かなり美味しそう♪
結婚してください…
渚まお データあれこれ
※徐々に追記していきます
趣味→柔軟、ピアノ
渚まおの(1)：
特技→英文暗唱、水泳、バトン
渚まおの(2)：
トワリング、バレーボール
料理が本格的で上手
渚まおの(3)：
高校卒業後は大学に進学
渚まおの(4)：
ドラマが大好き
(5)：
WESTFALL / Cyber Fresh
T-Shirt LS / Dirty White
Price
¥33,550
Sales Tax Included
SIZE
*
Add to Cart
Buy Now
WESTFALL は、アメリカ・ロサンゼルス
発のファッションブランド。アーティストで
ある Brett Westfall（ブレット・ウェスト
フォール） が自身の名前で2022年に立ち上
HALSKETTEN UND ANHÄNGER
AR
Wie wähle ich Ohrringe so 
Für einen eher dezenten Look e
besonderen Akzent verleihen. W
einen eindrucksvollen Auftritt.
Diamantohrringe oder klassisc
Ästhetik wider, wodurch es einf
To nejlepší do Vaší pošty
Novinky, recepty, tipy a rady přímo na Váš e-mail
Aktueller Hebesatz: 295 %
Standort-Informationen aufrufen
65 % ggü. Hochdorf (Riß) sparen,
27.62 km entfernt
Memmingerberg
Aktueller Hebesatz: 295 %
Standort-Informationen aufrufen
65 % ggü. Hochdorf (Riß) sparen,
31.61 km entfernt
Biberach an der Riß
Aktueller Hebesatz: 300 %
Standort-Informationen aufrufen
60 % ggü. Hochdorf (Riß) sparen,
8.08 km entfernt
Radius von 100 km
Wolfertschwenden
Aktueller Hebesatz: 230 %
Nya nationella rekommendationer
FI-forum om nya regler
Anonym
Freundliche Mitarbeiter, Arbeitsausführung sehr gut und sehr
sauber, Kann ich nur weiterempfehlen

################

### What you need to do
Repeat each record word for word. Do not leave any out.

### Your solution
かなり美味しそう♪
結婚してください…
渚まお データあれこれ
※徐々に追記していきます
趣味→柔軟、ピアノ
渚まおの(1)：
特技→英文暗唱、水泳、バトン
渚まおの(2)：
トワリング、バレーボール
料理が本格的で上手
渚まおの(3)：
高校卒業後は大学に進学
渚まおの(4)：
ドラマが大好き
(5)：
WESTFALL / Cyber Fresh
T-Shirt LS / Dirty White
Price
¥33,550
Sales Tax Included
SIZE
*
Add to Cart
Buy Now
WESTFALL は、アメリカ・ロサンゼルス
発のファッションブランド。アーティストで
ある Brett Westfall（ブレット・ウェスト
フォール） が自身の名前で2022年に立ち上
HALSKETTEN UND ANHÄNGER
AR
Wie wähle ich Ohrringe so 
Für einen eher dezenten Look e
besonderen Akzent verleihen. W
einen eindrucksvollen Auftritt.
Diamantohrringe oder klassisc
Ästhetik wider, wodurch es einf
To nejlepší do Vaší pošty
Novinky, recepty, tipy a rady přímo na Váš e-mail
Aktueller Hebesatz: 295 %
Standort-Informationen aufrufen
65 % ggü. Hochdorf (Riß) sparen,
27.62 km entfernt
Memmingerberg
Aktueller Hebesatz: 295 %
Standort-Informationen aufrufen
65 % ggü. Hochdorf (Riß) sparen,
31.61 km entfernt
Biberach an der Riß
Aktueller Hebesatz: 300 %
Standort-Informationen aufrufen
60 % ggü. Hochdorf (Riß) sparen,
8.08 km entfernt
Radius von 100 km
Wolfertschwenden
Aktueller Hebesatz: 230 %
Nya nationella rekommendationer
FI-forum om nya regler
Anonym
Freundliche Mitarbeiter, Arbeitsausführung sehr gut und sehr
sauber, Kann ich nur weiterempfehlen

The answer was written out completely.